Interview avec Mourad Merzouki ~ version française

Mourad Merzouki est un danseur et chorégraphe de hip-hop français. Il est fondateur de sa compagnie Käfig, et actuellement à la direction du Centre Chorégraphique National de Créteil et du Val-de-Marne. Dans cet interview téléphonique j’ai pu découvrir ses racines, ses sources d’inspiration, son travail au quotidien… Mais surtout, j’ai pu découvrir le message incroyable qu’il souhaite faire passer à travers ses spectacles et chorégraphies.

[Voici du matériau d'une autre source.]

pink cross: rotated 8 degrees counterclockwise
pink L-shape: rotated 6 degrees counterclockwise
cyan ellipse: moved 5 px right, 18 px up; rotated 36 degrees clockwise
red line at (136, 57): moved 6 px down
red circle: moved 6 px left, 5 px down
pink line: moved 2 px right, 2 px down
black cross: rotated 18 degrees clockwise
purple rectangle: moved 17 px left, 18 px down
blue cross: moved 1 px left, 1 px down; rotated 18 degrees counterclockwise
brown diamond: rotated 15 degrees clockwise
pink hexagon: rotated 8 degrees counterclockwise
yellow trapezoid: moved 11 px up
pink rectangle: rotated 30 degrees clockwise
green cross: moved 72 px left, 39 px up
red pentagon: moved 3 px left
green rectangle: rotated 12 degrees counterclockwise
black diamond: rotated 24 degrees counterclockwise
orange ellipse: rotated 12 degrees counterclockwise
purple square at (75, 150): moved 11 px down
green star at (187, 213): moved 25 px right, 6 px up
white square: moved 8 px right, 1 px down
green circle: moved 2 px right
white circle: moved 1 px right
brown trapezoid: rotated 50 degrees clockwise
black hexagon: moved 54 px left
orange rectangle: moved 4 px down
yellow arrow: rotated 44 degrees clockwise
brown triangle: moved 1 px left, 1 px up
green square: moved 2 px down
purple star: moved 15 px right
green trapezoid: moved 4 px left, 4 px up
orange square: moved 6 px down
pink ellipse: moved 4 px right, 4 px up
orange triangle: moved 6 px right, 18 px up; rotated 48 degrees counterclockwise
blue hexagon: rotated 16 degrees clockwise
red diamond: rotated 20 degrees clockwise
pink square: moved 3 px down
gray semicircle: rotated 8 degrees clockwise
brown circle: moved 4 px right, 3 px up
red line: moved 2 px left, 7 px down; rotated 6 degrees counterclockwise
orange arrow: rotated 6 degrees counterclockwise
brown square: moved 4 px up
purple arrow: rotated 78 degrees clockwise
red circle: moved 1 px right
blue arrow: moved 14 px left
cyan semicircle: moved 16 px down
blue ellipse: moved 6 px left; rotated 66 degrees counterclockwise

Mourad est entré de le hip-hop totalement par hasard. Il a commencé le karaté et la boxe à l’âge de sept ans dans une école d’arts martiaux parce que son père voulait. Cette école est ensuite devenue une école de cirque, et le jeune Mourad est devenu passionné de l’acrobatie et de faire des numéros de cirque. C’était la première fois qu’il faisait du spectacle vivant. “Comme le hip-hop est arrivé en France dans les années 80, j’ai grandit dans un quartier où tout le monde le pratiquait, c’était un mouvement de mode. J’ai aimé le hip-hop parce que c’était acrobatique comme le cirque, et je pouvais aussi faire des spectacles avec – je faisais des spectacles dans la rue en mélangeant le hip-hop et le cirque. Mais c’était vraiment par hasard, jamais je me suis dit que je deviendrai chorégraphe – j’aimais tout simplement l’idée de faire des spectacles.”

Où trouvez-vous votre inspiration en tant que chorégraphe?

“Tous les jours dans les rencontres que je fais. En réalité, être chorégraphe ce n’est pas un diplôme, c’est un état d’esprit: c’est d’être curieux aux choses, à la vie, aux gens, aux cultures… Quand on est curieux, tout ce que l’on voit et tout ce que l’on va apprendre, on peut le repartager. Pour moi c’est sur scène par la danse, d’autres c’est par la peinture, d’autres c’est par la chanson. Je m’inspire de ce que je vis tous les jours. Je me dis souvent ‘Ça, j’aimerais bien en faire un spectacle ou une chorégraphie parce que cette musique me plaît, ou ces danseurs m’intéressent…’.”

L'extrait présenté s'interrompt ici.